Boleh dibilang emang tragis banget sih nasib seorang mbah Saminem, udah di tinggal anaknya dan....

Bagi sebagian orang tentunya saat tua inginnya ya hidup dengan bahagia di tengah-tengah anak, menantu dan tawa canda cucu.

Namun semua itu tidak untuk Mbah Saminem yang harus mengalami penderitaan kesepian dan kesusahan. Pasalnya ia perempuan lanjut usia yang harus hidup sebatang kara.

Mbah Saminem mendapat upah yang tak layak

Dilansir dari Merdeka.com, Untuk mencukupi kebutuhan hidupnya, Mbah Saminem yang tinggal di sebuah kampung di Ponorogo ini pun perlu berusaha sendiri. Mirisnya, terkadang Mbah Saminem hanya mendapatkan upah yang jauh dari harapan. Tega betul!

Parahnya...Mbah Saminem dulu sempat bekerja sebagai tukang pijat hingga ke desa tetangga. Meski telah bekerja keras, Mbah Saminem hanya diberi seribu rupiah. OMG!

Dilansir dari kanal YouTube Cak Budi Official yang berjudul ‘Nak, Pulanglah Ibu Kangen’, nampak Mbah Saminem mempersilakan dua orang tamu yang bertandang ke rumah sederhananya. Ia mengaku selama ini hidup sebatang kara.

"Namung kula. Yuga kula wonten Pare (Cuma saya. Anak saya ada di Pare)," ucapnya.

Mbah Saminem (Linetoday)

Rumahnya tak terurus

Nampaknya  tak ada satu pun barang mewah atau pun berharga yang dimiliki oleh Mbah Saminem. Bahkan, semua perabotan rumahnya tampak usang dan tak terurus gengs. Kasihan bukan?

Mirisnya Mbah Saminem yang sebatang kara itu juga hanya tidur dengan beralaskan tikar yang udah usang diatas tanah.
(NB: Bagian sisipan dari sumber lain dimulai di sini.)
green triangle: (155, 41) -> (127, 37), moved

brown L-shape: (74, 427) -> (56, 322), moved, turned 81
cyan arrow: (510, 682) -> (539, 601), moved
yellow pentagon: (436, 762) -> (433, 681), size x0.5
Jauh sekali dari kasur yang empuk dan hangatnya keluarga. :(

Rumah Mbah Saminem (Meerdeka.com)

Menunggu Belas Kasihan Tetangga

Mengingat mbah Saminem yang minim penghasilan, boror-boro buat beli prabot, buat makan saja beliau hanya menunggu belas kasihan dari tetangga. 

Ia menyebut ada tetangga di seberang sungai yang kerap kali menolongnya saat dirinya yang tua renta tersebut membutuhkan pertolongan.

"Bocah ler kali niku (orang utara sungai itu)," ungkapnya.

Tak mengetahui berapa usianya

Mengingat kondisi Mbah Saminem yang sudah semakin memburuk, Saat ditanya mengenai usianya oleh pria yang akrab disapa Cak Budi, Mbah Saminem menyebut bahwa ia tak mengingat usianya saat ini.

"Yuswane pinten mbah (umurnya berapa mbah)?," tanyanya.

"Aku ra ngerti (aku tidak tahu)," jelasnya.

Rumah Mbah Saminem (Meerdeka.com)

Punya 3 Anak yang Takpernah Pulang

Rasanya menyedihkan setelah tahu bahwa ketiga anaknya tak pernah mengunjungi dirinya. Dari video tersebut, diketahui beberapa anak dari Mbah Saminem kini berada di Pare dan Tulungagung.

Sembari menangis ingin anak cucunya pulang, Mbah Saminem pun menceritakan hal tersebut kepada Cak Budi.

"Anak putuku ngendangi aku. Ora diendangi aku (Anak cucuku datangi aku. Tidak pernah dikunjungi aku)," ujarnya.

Dari kisah pilu Mbah Saminem ini semoga bisa jadi hikmah buat kita semua agar selalu bersyukur dalam hidup dan jangan lupa sayangilah orangtua kita ya gengs. Semoga Mbah Saminem diberi ketabahan dan mendapat kebahagiaan. Amiin~

Mbah Saminem (Meerdeka.com)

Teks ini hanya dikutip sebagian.